Candidates for the Deh Cho and Nahendeh ridings have circled the spectrum on social issues they feel should be addressed in the next legislative assembly.
Housing, youth and health care have all appeared regularly in campaign messaging; however, the discourse around one of the territory's largest social issues is seriously lacking.
Domestic violence is difficult to address because it so often happens behind closed doors.
It happens to families you would never expect.
It happens to the poor, rich and middle class.
It happens to same-sex couples and it happens to men.
The failure of candidates to raise their voices about domestic violence reflects the failure of the GNWT to fully address these problems and find effective solutions.
Admittedly, Deh Cho Drum contributed to this silence with a recent profile of Deh Cho incumbent Michael Nadli.
The profile failed to address Nadli's recent conviction for assault causing bodily harm -- an omission that slipped past many eyes on the way to print.
Those of us who fail to speak up about domestic violence enable the abuse to continue.

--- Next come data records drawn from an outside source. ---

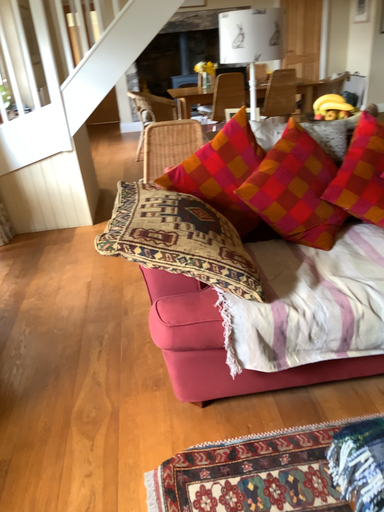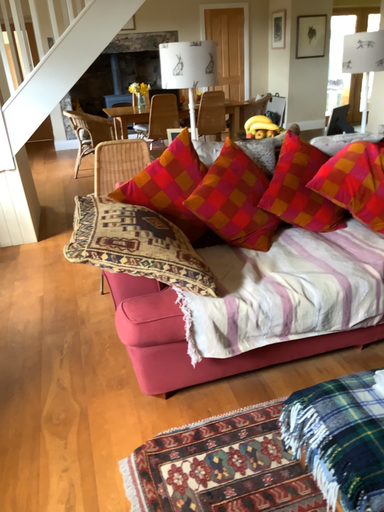 Question: How did the camera likely rotate when shooting the video?

Choices:
 (A) rotated right
 (B) rotated left

Answer: (A) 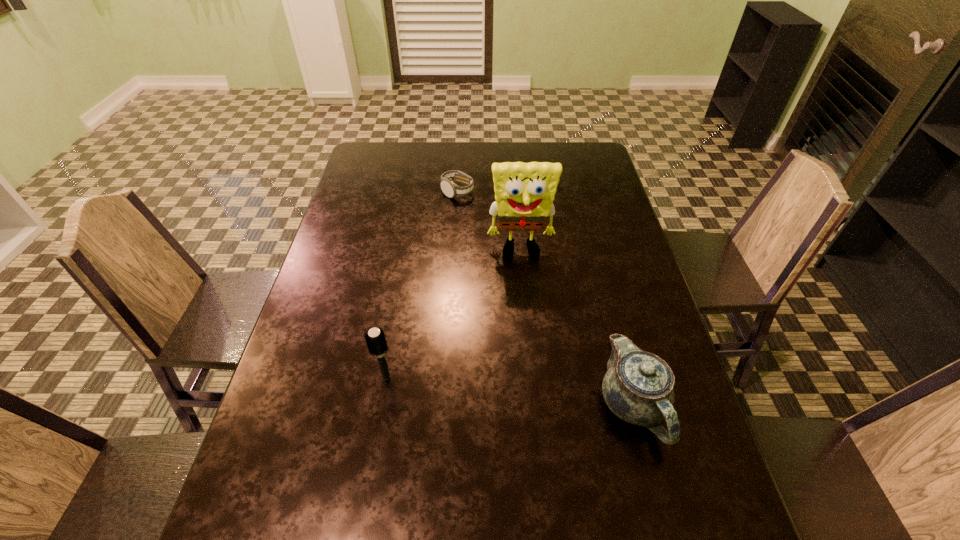 Find the location of a particular element. The image size is (960, 540). hairbrush is located at coordinates (375, 338).

Locate an element on the screen. the rightmost object is located at coordinates pos(638,387).

Find the location of a particular element. chinaware is located at coordinates (638, 387).

At what (x,y) coordinates should I click in order to perform the action: click on watch. Please return your answer as a coordinate pair (x, y). This screenshot has height=540, width=960. Looking at the image, I should click on (449, 188).

Where is `the farthest object`? the farthest object is located at coordinates (449, 188).

Where is `sponge`? sponge is located at coordinates (524, 192).

Image resolution: width=960 pixels, height=540 pixels. What are the coordinates of `the tallest object` in the screenshot? It's located at (524, 192).

This screenshot has width=960, height=540. In order to click on free spot located 0.330m on the right of the hairbrush in this screenshot , I will do `click(540, 377)`.

Image resolution: width=960 pixels, height=540 pixels. Identify the location of vacant space located from the spout of the rightmost object. (656, 493).

This screenshot has width=960, height=540. Identify the location of free space located on the face of the third object from right to left. (463, 214). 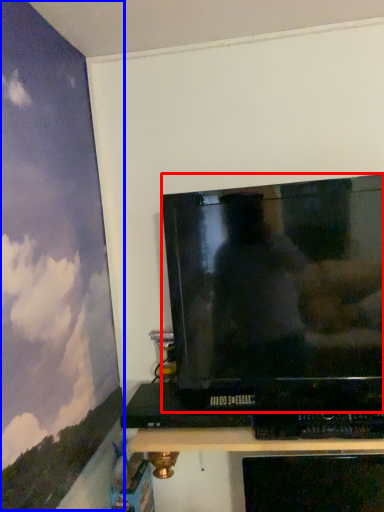 Question: Which object appears farthest to the camera in this image, television (highlighted by a red box) or backdrop (highlighted by a blue box)?

Choices:
 (A) television
 (B) backdrop

Answer: (A) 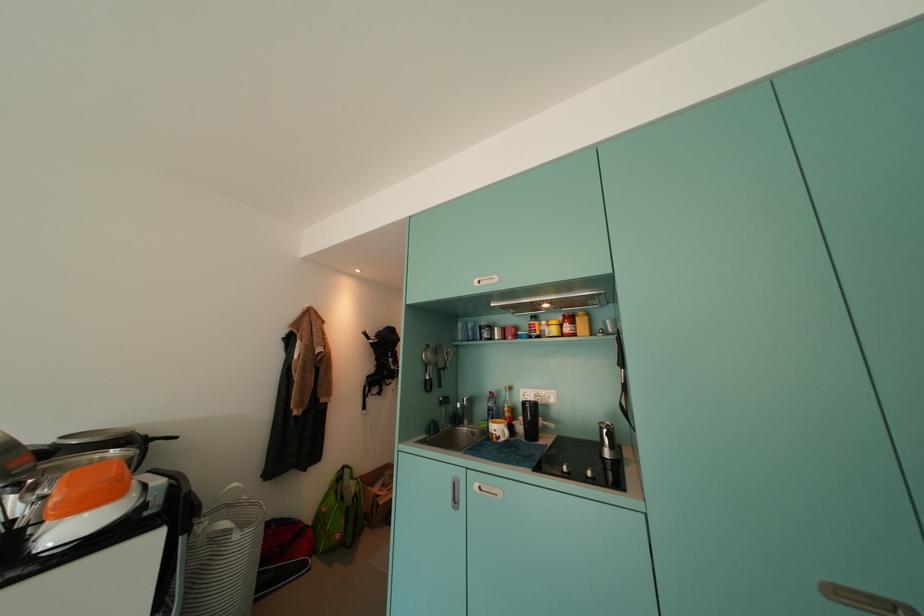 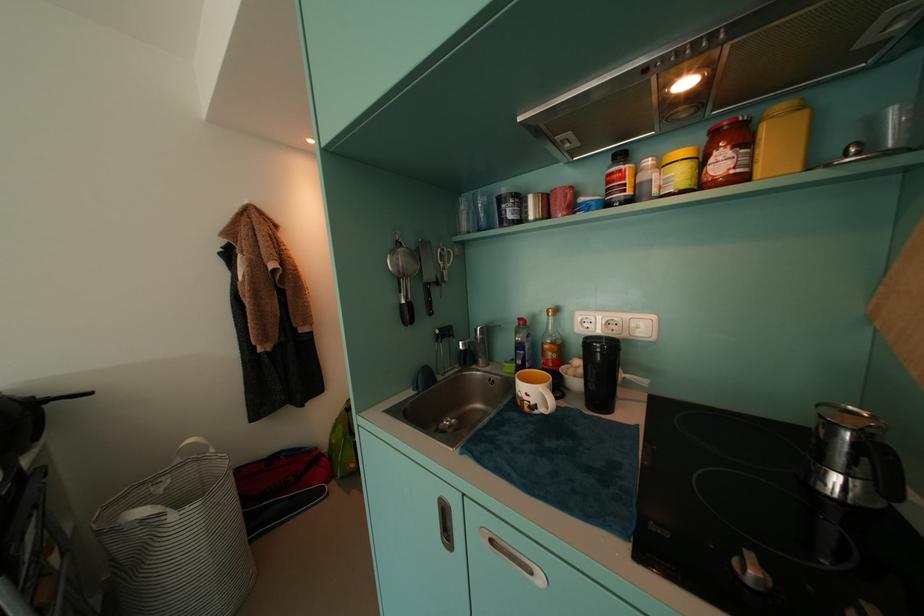 Locate, in the second image, the point that corresponds to [609,432] in the first image.

(837, 429) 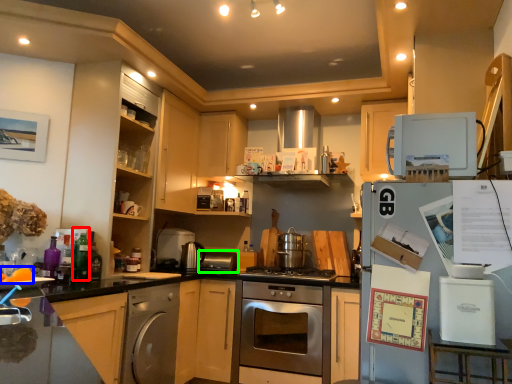 Question: Which is nearer to the bottle (highlighted by a red box)? food (highlighted by a blue box) or appliance (highlighted by a green box).

Choices:
 (A) food
 (B) appliance

Answer: (A) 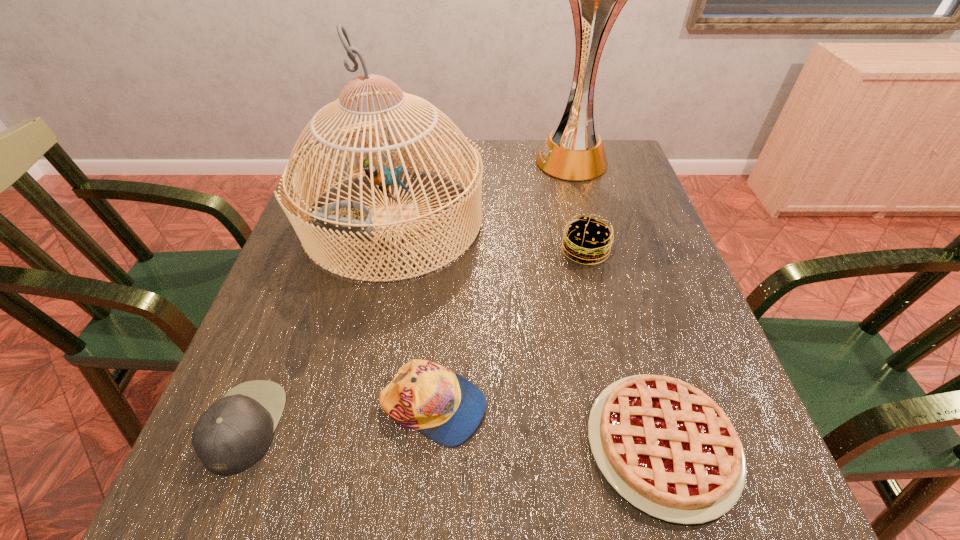 Find the location of `trophy`. trophy is located at coordinates (573, 151).

The height and width of the screenshot is (540, 960). In order to click on birdcage in this screenshot , I will do `click(347, 218)`.

You are a GUI agent. You are given a task and a screenshot of the screen. Output one action in this format:
    pyautogui.click(x=<x>, y=<y>)
    Task: Click on the patty
    The width and height of the screenshot is (960, 540).
    Given the screenshot: What is the action you would take?
    pyautogui.click(x=586, y=240)

This screenshot has width=960, height=540. I want to click on the right cap, so click(445, 407).

Locate an element on the screen. The height and width of the screenshot is (540, 960). the left cap is located at coordinates (230, 436).

Image resolution: width=960 pixels, height=540 pixels. I want to click on the shortest object, so click(666, 447).

Where is `blank space located 0.230m on the front-facing side of the trophy`? This screenshot has width=960, height=540. blank space located 0.230m on the front-facing side of the trophy is located at coordinates (458, 161).

You are a GUI agent. You are given a task and a screenshot of the screen. Output one action in this format:
    pyautogui.click(x=<x>, y=<y>)
    Task: Click on the vacant space situated 0.090m on the front-facing side of the trophy
    The height and width of the screenshot is (540, 960).
    Given the screenshot: What is the action you would take?
    pyautogui.click(x=505, y=161)

Identify the location of free space located 0.400m on the front-facing side of the trophy. (399, 161).

Where is `vacant space located on the front of the birdcage`? vacant space located on the front of the birdcage is located at coordinates (357, 384).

Deh Cho Drum has taken steps to rectify this by reaching out to Nadli about his conviction, asking if he would make domestic violence a priority if reelected. He responded, "given the opportunity, I am committed to help in addressing the high levels of domestic violence and ensure that programs and services are in place to assist people that find themselves in those situations."
Often, we hear advocacy organizations refer to "breaking the silence" surrounding domestic abuse. The silence they refer to is a personal one, individualized for every victim. The silence is disenfranchisement, fear and hopelessness.
It must be broken over and over again if our society ever hopes to address this issue.
In the final days of the election campaign, candidates should focus their time and effort on engaging with community members about domestic violence.
Perhaps it will give them perspective into how rampant an issue it is and how many lives it has scarred.
It may also give them a way forward, if elected, to bring potential solutions to the next legislative assembly.